- **ASSIGNMENT**: Find the lines holding the string "incontattati" in the data, then copy all of them.

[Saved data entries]
[Start of section]

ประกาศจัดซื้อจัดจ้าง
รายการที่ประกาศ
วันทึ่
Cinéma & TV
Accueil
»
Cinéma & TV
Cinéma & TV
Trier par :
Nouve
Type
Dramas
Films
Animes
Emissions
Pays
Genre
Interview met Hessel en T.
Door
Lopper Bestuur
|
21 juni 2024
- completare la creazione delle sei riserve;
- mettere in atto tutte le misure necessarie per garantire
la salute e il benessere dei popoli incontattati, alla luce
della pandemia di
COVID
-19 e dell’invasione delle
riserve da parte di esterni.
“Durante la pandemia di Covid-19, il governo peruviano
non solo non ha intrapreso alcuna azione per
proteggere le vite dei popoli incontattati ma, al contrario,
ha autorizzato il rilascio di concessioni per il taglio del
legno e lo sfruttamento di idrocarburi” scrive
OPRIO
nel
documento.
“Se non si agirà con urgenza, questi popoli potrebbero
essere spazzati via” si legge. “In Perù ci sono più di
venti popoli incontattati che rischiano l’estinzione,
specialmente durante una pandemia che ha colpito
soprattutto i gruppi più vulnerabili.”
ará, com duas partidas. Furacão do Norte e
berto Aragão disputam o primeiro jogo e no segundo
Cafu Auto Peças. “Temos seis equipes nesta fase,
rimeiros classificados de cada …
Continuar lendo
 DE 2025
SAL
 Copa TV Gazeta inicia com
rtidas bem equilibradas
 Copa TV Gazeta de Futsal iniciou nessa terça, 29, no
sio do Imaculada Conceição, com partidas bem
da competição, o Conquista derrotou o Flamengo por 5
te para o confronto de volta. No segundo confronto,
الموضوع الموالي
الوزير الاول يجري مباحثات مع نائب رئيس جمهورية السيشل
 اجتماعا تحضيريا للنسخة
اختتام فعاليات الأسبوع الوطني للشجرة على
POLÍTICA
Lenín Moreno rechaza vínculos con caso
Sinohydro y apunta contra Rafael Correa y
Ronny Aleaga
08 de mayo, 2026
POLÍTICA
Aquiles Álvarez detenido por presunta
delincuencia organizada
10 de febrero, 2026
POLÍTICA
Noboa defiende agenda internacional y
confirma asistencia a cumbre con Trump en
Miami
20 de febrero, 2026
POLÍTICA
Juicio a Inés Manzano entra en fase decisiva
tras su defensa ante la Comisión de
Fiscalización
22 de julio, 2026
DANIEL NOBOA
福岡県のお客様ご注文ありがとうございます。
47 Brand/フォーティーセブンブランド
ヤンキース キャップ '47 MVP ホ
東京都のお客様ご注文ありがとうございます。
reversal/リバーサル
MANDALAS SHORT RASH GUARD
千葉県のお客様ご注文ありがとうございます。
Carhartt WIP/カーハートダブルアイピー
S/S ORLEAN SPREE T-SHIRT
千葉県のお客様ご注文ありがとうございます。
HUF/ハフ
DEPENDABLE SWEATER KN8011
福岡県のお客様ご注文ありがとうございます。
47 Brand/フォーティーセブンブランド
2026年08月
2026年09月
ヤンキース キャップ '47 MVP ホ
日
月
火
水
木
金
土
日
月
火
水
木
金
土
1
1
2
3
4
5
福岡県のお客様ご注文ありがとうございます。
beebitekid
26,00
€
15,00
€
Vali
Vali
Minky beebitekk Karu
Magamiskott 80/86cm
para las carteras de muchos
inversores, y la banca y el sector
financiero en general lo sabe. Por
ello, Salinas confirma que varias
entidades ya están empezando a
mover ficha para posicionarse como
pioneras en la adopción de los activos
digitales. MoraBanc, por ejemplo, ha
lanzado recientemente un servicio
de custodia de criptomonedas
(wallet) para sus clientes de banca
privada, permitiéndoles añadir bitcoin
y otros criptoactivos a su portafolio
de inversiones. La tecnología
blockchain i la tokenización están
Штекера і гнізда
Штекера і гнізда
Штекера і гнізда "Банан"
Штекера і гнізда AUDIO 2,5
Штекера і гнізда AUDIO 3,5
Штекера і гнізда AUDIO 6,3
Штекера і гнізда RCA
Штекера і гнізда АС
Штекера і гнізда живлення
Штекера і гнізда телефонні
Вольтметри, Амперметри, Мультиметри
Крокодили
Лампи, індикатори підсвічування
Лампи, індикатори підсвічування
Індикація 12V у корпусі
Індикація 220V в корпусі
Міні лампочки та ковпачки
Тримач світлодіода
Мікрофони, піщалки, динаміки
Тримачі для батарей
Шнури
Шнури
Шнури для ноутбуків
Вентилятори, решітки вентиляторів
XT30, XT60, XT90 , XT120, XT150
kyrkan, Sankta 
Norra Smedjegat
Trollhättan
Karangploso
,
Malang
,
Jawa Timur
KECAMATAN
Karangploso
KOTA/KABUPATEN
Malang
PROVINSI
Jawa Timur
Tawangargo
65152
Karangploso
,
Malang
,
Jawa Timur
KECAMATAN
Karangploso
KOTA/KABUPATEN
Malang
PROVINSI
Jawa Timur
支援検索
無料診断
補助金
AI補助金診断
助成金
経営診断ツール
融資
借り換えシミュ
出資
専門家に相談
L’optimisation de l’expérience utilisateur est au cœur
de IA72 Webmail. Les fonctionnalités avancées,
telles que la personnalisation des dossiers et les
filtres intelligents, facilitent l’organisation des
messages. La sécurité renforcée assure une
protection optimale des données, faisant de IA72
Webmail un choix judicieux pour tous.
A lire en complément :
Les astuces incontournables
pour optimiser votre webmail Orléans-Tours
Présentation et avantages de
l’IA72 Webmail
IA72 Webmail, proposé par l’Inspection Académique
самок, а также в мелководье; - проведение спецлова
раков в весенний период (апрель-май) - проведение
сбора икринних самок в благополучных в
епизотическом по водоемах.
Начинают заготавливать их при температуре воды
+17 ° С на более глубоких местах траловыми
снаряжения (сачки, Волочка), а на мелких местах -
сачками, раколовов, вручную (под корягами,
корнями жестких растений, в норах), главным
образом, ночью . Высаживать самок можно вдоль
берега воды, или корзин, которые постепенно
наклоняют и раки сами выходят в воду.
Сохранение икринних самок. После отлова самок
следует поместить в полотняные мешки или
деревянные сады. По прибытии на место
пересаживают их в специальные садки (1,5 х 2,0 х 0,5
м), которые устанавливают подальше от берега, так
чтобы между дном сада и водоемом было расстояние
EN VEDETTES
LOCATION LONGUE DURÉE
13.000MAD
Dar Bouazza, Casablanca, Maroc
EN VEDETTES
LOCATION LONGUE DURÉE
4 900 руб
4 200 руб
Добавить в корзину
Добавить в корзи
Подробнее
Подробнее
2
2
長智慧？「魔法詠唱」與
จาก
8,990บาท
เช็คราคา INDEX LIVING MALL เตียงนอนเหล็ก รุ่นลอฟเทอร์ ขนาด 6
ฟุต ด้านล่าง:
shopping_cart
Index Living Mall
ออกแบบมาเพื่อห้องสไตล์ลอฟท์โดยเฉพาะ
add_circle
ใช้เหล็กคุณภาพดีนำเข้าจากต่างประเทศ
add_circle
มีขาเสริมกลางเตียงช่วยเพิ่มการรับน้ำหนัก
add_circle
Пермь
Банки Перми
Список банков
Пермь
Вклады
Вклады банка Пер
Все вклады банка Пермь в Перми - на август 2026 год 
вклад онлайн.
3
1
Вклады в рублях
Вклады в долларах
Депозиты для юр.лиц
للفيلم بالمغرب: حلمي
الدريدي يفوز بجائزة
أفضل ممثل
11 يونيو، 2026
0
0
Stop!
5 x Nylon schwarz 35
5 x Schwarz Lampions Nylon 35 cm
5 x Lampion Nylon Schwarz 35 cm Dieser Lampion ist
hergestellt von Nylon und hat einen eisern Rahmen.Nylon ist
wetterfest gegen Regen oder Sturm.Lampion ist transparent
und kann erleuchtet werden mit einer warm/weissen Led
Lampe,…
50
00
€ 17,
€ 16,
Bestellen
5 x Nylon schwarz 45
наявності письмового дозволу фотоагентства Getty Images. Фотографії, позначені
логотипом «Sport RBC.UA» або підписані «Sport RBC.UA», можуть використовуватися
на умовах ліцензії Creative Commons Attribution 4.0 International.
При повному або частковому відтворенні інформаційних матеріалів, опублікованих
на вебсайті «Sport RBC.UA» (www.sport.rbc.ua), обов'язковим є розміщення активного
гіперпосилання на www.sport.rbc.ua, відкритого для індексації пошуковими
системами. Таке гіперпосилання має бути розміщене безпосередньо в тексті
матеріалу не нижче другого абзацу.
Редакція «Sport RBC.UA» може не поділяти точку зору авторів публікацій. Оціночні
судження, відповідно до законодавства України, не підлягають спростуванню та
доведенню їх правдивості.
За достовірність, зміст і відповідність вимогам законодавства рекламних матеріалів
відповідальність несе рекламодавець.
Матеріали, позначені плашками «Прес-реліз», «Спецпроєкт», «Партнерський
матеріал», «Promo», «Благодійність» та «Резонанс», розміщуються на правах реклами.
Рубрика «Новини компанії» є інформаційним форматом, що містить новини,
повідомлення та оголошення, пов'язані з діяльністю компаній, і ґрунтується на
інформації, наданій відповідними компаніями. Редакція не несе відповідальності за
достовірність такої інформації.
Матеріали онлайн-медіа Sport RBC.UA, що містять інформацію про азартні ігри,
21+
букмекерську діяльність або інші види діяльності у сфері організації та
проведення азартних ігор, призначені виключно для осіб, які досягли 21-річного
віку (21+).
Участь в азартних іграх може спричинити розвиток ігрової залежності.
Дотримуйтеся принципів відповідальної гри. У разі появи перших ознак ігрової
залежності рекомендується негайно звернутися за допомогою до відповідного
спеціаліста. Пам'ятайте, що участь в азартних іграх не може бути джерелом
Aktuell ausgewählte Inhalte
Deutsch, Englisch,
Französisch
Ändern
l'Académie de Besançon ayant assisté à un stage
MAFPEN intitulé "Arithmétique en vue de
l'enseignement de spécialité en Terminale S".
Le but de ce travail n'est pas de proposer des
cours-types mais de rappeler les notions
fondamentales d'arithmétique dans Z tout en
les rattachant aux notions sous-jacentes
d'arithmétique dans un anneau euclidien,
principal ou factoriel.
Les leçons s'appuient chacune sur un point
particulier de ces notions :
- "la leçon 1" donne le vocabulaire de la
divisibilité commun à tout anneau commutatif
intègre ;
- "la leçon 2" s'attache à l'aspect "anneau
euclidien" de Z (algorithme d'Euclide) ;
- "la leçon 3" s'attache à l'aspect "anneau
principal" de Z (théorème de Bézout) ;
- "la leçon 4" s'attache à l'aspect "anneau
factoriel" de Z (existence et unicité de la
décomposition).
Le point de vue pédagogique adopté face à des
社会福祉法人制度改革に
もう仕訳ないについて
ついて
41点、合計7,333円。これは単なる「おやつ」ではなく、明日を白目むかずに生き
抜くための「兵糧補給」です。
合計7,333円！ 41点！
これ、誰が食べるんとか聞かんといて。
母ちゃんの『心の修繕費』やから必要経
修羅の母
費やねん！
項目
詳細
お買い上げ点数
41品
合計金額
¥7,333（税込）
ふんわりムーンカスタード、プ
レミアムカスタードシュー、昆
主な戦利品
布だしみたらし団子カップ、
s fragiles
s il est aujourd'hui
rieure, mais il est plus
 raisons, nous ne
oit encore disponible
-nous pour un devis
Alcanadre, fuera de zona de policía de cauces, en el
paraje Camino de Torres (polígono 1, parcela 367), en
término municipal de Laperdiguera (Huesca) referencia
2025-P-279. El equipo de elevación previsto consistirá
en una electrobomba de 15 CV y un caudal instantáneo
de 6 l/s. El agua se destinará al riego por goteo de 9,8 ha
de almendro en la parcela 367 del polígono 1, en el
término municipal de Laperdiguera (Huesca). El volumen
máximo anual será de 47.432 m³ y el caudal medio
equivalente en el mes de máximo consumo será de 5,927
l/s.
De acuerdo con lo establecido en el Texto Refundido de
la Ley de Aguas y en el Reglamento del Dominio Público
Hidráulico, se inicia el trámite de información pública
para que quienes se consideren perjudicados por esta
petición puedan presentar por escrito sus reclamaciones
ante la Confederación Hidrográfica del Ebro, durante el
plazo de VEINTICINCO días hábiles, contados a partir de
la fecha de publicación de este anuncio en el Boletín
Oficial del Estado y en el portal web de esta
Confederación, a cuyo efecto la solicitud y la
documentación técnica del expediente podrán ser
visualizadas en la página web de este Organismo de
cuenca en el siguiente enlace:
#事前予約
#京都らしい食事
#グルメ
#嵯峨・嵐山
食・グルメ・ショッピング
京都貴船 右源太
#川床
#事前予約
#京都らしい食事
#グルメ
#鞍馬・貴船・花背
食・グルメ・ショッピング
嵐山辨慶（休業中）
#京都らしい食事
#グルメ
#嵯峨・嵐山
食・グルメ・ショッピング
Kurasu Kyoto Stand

[End of section]

- **TASK ANSWER**:
la salute e il benessere dei popoli incontattati, alla luce
proteggere le vite dei popoli incontattati ma, al contrario,
venti popoli incontattati che rischiano l’estinzione,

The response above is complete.